My serious, tragic self faced the stark and uncomfortable reality that the truth was happy. School taught me that traditional comedies, the ones my Nana liked, end in weddings and happy-ever-after. By contrast, tragedy ends in death.

My smart friends all bet on tragedy and I did too. We took to wearing Hamlet’s black, and would roll our eyes at comedy. Our grandmothers wisely faced old age in bright floral dresses and enjoyed movies with happy endings. We grew up in the relative comfort of the seventies and the eighties. They grew up in the Depression and faced down Hitler and Stalin cheerfully. They knew what was coming and it was going to be fun and not tragic.

The reality of beauty started making me cynical about my cynicism. After all the best comedies, such as Shakespeare’s Much Ado About Nothing, contain a lot of pain before the fun. What if darkness is prelude to dawn?

Both my grandmothers, Nana and Granny, understood all of this because they lived in a happier time when the reality of goodness, truth, and beauty could be taken for granted. They could not have argued for it, but they lived it.

My Dad’s mother, Granny, showed me when Papaw died. She was attractive and enjoyed nice clothing, but if I had been looking for romantic advice I would not have talked to her. She seemed more interested in the cleanliness of her floors, than poetry.

The funeral home, in good West Virginia style, held a viewing the night before Papaw was buried. People passed in front of the body and Granny kept worrying about how Papaw did not look like himself. I did not understand her worry.

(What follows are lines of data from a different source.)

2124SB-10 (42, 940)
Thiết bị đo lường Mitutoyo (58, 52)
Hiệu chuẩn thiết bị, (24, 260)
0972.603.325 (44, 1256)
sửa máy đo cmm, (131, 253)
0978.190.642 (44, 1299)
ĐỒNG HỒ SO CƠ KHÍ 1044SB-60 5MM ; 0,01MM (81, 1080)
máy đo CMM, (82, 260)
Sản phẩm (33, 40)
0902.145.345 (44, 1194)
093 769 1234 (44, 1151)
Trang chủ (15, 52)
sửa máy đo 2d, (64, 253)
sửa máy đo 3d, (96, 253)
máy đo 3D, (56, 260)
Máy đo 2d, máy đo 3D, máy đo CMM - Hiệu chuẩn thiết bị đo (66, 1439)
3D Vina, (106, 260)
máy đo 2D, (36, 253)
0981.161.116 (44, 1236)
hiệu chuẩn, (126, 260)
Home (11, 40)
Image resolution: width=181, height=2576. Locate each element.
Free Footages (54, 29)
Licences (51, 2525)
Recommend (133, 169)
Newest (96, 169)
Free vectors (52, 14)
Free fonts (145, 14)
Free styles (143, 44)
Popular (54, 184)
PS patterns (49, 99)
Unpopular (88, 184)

He had been declining in health for years. His strong body and big hands which had finished his home in oak using only hand tools had become weak. He was a wonderful story teller and natural wit. . . able to do the voices of people he knew at church or at his plant, but by the end became quiet and afraid. His death was not unexpected and caring for him had been hard on my aging grandmother. As a deacon in a church he had helped build, the home was very full . . . even though he had outlived many of his contemporaries. His sunken frame was a challenge for the undertaker.

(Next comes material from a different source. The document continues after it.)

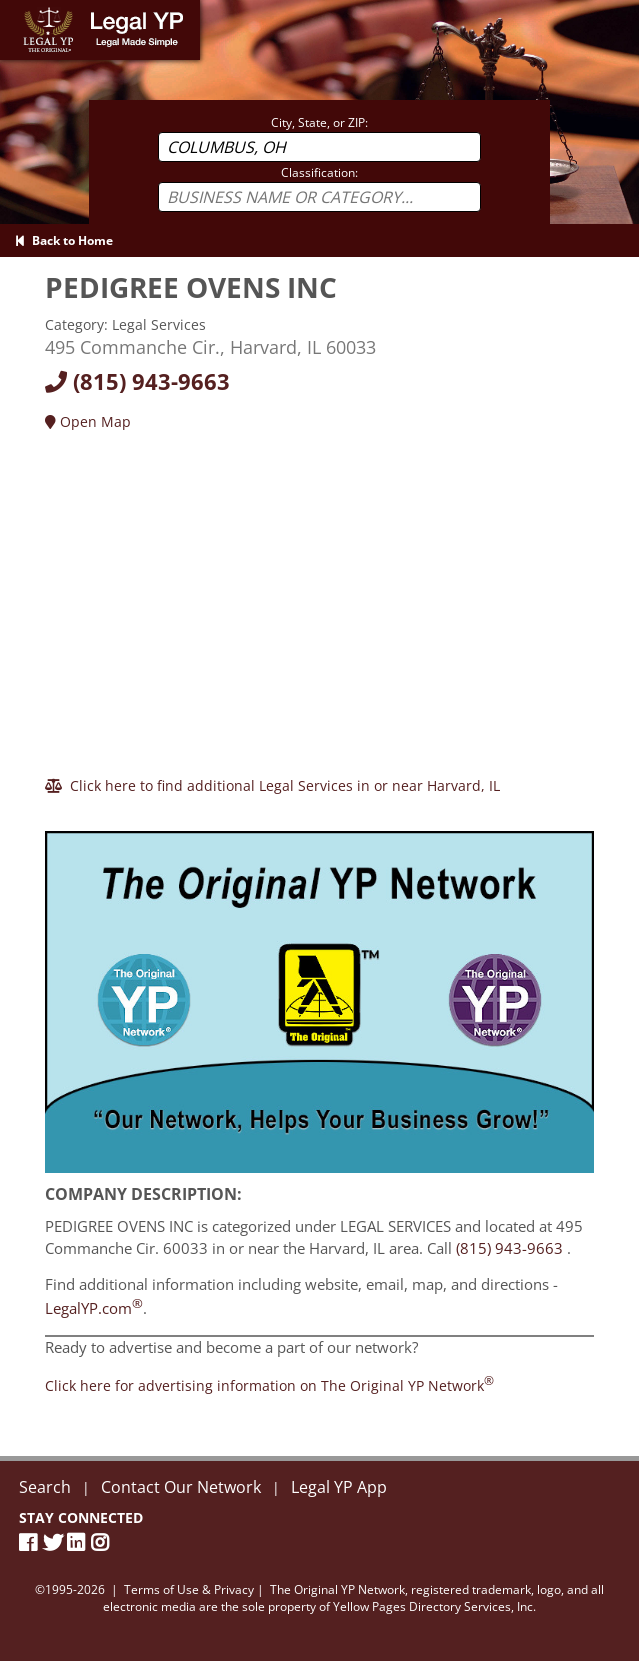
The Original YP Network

Friends and family sat in a room filled with over-stuffed chairs that looked comfortable, but were unyielding to the spine. Granny sat surrounded by good folk and enjoyed the comfort of their presence. I was near her and heard one exchange.

“He had grown so weak. It must have been hard on you to care for him. After all, it is a mercy . . .”

Granny’s bent back grew very straight for just a moment and her voice was tight and penetrating, “I would do it all again for years for just one moment with him.”

God help me, but Granny’s words put everything I had ever called love to shame.

The beauty of that moment blots out the rest of the evening. My grandmother was such a plain woman, hard working, and not at all romantic. How could Granny still feel that way about Papaw? She missed his beauty. Granny was not a Romantic, but she had a romance. She believed in God and God showed her beauty.

Papaw was beautiful. She had seen him well and it was I who had seen him badly. It was not just that he was beautiful on the inside. Even I could look into his eyes and see the force of his character and the soul waiting to be born again into Heaven. She could see his withered body and love it. She could see the beauty in old age and I could not.

This is the lesson that my students need to learn as well. They are beautiful . . . just as they are . . . and their doubts and fears about their appearance are part of a lie they have been told.

For me this was another stop in a long thoughtful journey about beauty. . . work Granny would have found unnecessary, like worrying about how to breathe. But I had never learned or had forgotten how to breathe in beauty and turn it to love, so had to begin to teach myself what should have come naturally. Philosophy brought me back to my senses by forcing me to confront the reality of beauty.